While my old friends Gray Barker and Jim Moseley were often accused of bad journalism, it wasn’t quite that way. Jim was actually pretty deliberate about getting his facts straight when he summarized a sighting report from a newspaper clipping, or described a case that he personally investigated. I worked closely with him for several years in the 1960s, and, as a budding newsperson, I can attest to that.

But Gray Barker was a piece of work. He was not above mixing fact and fiction, particularly as he grew older. There was often a mystical or conspiratorial flavor to a UFO story when he wrote about it. He lived in an alternate reality in which he was the occupant of a fantastical world in which Men In Black and alien visitors were constant presences. Maybe there were MIB, but the possibility of their presence was often exaggerated.

One of his best literary works, “The Silver Bridge,” was an often allegorical spin on the Mothman phenomenon. Here, Gray’s talents were on full display, and it is even possible that he revealed critical details of these strange creature sightings that were otherwise overlooked.

For the most part, however, Gray and Jim’s mischievous sides overshadowed their real work. So there was the infamous “Straith Letter,” part of an all-night writing session in which the pair, seriously drunk, played a series of pranks that nearly got them in trouble with the FBI.

But that’s the story of another day. While they engaged in other hoaxes over the years, separately and together, this was the best of the lot, with perhaps one exception where a planned prank produced an unexpected result.

One evening in early 1966, seemingly at random, Jim called a rural police department and reported a fake saucer sighting. I was visiting him at his Fort Lee, NJ apartment at the time, and I just sat back and laughed.

Not too many days later, I began to wonder whether Jim was accidentally prescient. On the evening of January 11, UFOs were reported over a reservoir in Wanaque, NJ, in Passaic County. It was close to the location of the phony sighting that Jim had phoned in.

So fantasy became reality. But was it just an accident, or did Jim actually sense the arrival of a paranormal event, and use it as the basis for a hoax?

Later on, Jim recounted an episode in which he tried to see if he had any latent psychic abilities, and, with a deck of playing cards in hand, attempted to predict which card would come up next. Suddenly he had an epiphany, that he didn’t have to guess, because, as he said to me shortly thereafter, and later to listeners of The Paracast, he “knew.”

His correct guesses continued, one after another, and then reality returned. His abilities were gone, and his mystic powers vanished, never to return.

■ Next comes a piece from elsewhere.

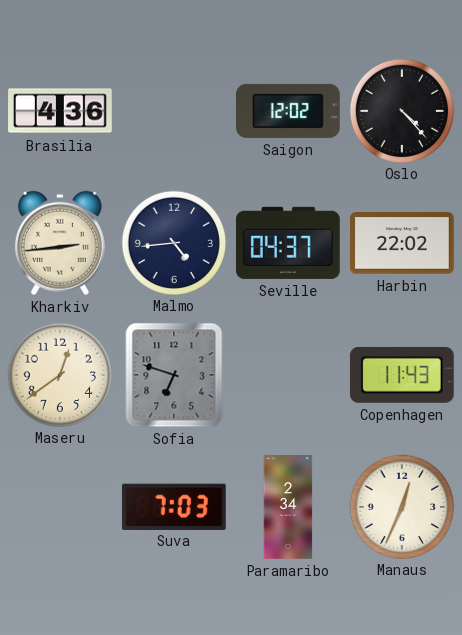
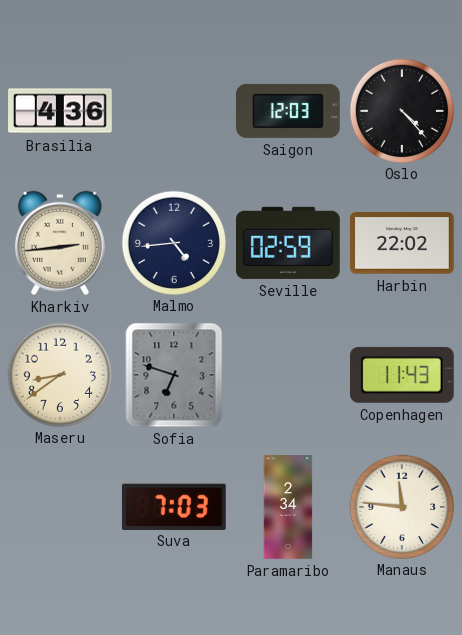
Saigon: 12:02 -> 12:03
Seville: 04:37 -> 02:59
Maseru: 12:39 -> 8:39
Manaus: 12:34 -> 11:46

Some years later, I asked Jim about the hoax sighting he reported to the police at Wanaque, but he didn’t remember any of it. I do recall, however, the time where I accompanied Jim and some of his friends on a drive to the reservoir to investigate the case.

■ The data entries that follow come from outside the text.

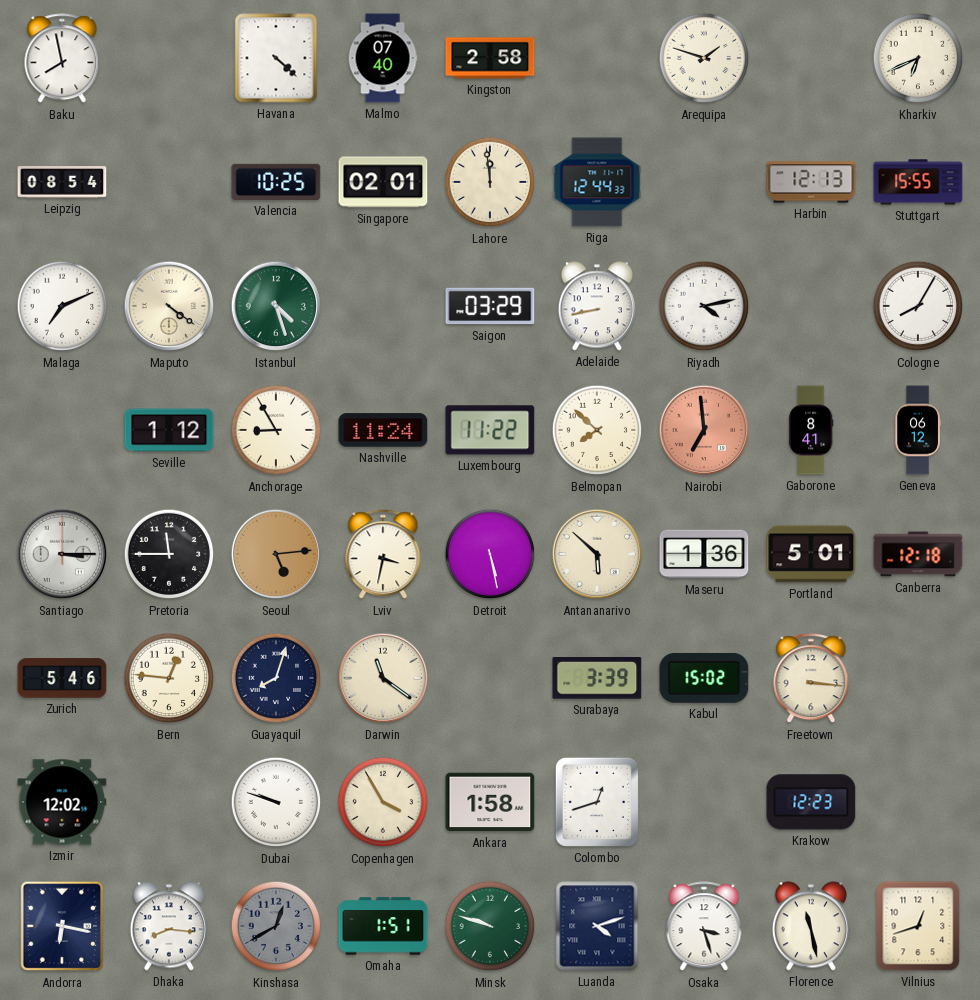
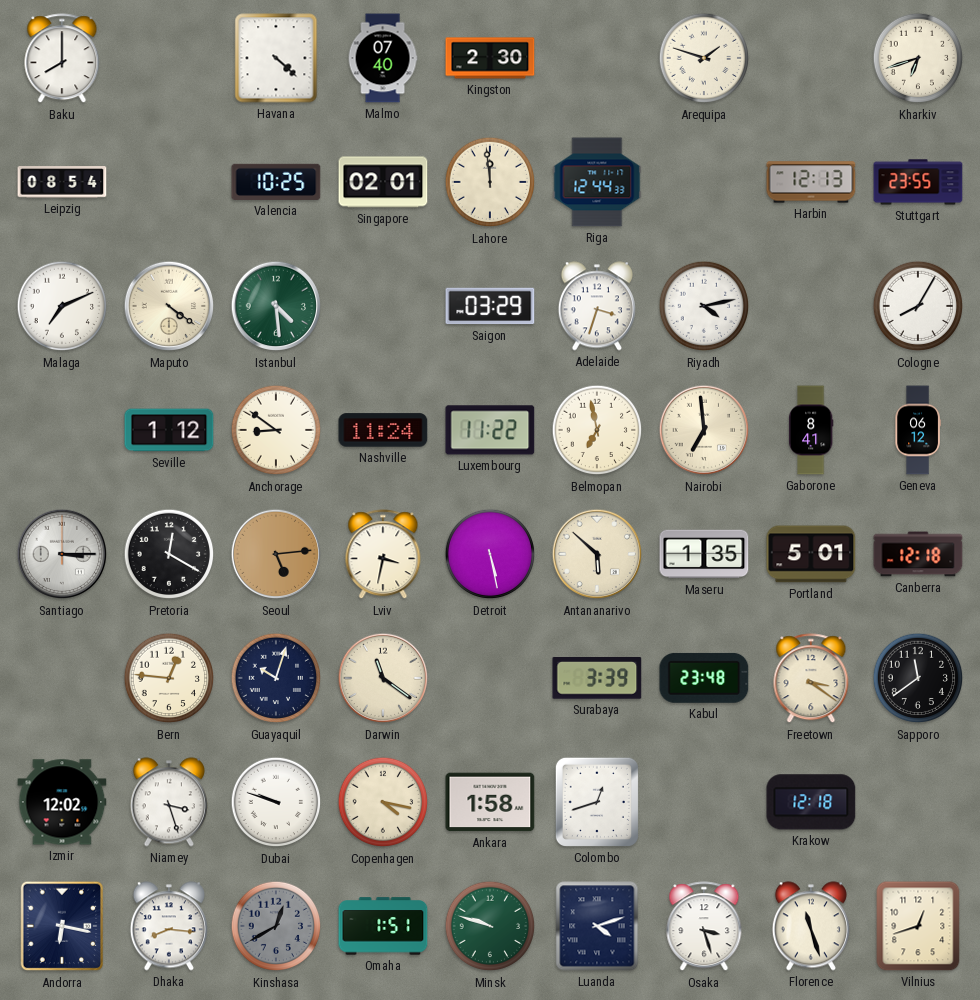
Baku: 7:58 -> 8:00
Kingston: 2:58 -> 2:30
Kharkiv: 6:41 -> 6:42
Stuttgart: 15:55 -> 23:55
Istanbul: 4:27 -> 4:29
Adelaide: 8:43 -> 3:33
Anchorage: 8:55 -> 8:51
Belmopan: 7:52 -> 6:58
Nairobi dial: salmon -> cream
Pretoria: 11:45 -> 12:20
Maseru: 1:36 -> 1:35
Zurich: 5:46 -> none
Guayaquil: 8:03 -> 10:03
Kabul: 15:02 -> 23:48
Freetown: 3:16 -> 3:21
Sapporo: none -> 11:39
Niamey: none -> 3:27
Copenhagen: 3:55 -> 4:17
Krakow: 12:23 -> 12:18
Florence: 11:28 -> 11:27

It was dark, cold, and all I can remember of that night was constantly shivering. I couldn’t wait to return to Jim’s Pontiac so I could turn the heat on full bore!

Nowadays, you can easily be attacked for living in the past, which so often means you won’t learn the lessons of history.

But researcher Curtis Collins doesn’t feel that way. He’s currently involved in developing a site known as the “Saucers that Time Forgot,” at The Saucers That Time Forgot.

Curt and his colleague, Claude Falkstrom, focus mainly on early cases, forgotten facts and new information that casts a different light on a topic.

A recent article focuses on Robert Spencer Carr, who is blamed, or credited, with being one of the first people to bring up the Hangar 18 legend. It wasn’t necessarily the first rumored locale where alleged crashed saucers and alien bodies were present. But the legend of this alleged “secret” Air Force hangar persists to this very day.

As with Area 51, Hangar 18 has become yet another supposed factoid that helped advance the modern UFO era, not to mention the perception that we continue to experience visits by extraterrestrial beings, and that the U.S. military is doing its level best to keep that truth from us.

And what about the Blue Room? Or is that just another name for Hangar 18?

If you want to know more about how we got from there to here, I highly recommend Curt and Claude’s fascinating blog.